## Exercise details:
Of the entries below, return exactly those lines that fall between the one containing "Medicine works locally, nationally, and" and the one containing "The University of Maryland Marlene and", the two end lines included.

## Records to process:
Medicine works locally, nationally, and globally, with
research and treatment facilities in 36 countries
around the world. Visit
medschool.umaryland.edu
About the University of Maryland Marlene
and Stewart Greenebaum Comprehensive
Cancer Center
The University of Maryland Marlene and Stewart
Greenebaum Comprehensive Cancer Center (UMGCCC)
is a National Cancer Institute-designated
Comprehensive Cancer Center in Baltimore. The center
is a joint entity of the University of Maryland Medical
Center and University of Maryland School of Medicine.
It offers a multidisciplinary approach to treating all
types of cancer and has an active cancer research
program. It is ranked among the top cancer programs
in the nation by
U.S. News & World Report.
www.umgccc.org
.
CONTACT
...
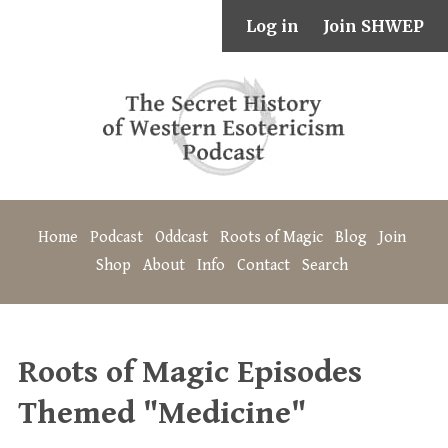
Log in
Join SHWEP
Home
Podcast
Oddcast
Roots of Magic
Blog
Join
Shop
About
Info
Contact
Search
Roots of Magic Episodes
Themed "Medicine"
--
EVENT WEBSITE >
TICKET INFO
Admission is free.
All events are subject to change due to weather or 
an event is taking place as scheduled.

## Output:
Medicine works locally, nationally, and globally, with
research and treatment facilities in 36 countries
around the world. Visit
medschool.umaryland.edu
About the University of Maryland Marlene
and Stewart Greenebaum Comprehensive
Cancer Center
The University of Maryland Marlene and Stewart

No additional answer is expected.